• _Input material_:
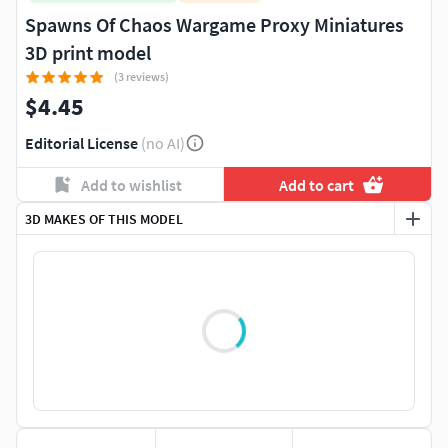
Spawns Of Chaos Wargame Proxy Miniatures
3D print model
(3 reviews)
$4.45
Editorial License
(no AI)
Add to wishlist
Add to cart
3D MAKES OF THIS MODEL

• _Aim of the exercise_: From the records given above, reproduce all text exactly and exclude each picture.

• _The answer_:
Spawns Of Chaos Wargame Proxy Miniatures
3D print model
(3 reviews)
$4.45
Editorial License
(no AI)
Add to wishlist
Add to cart
3D MAKES OF THIS MODEL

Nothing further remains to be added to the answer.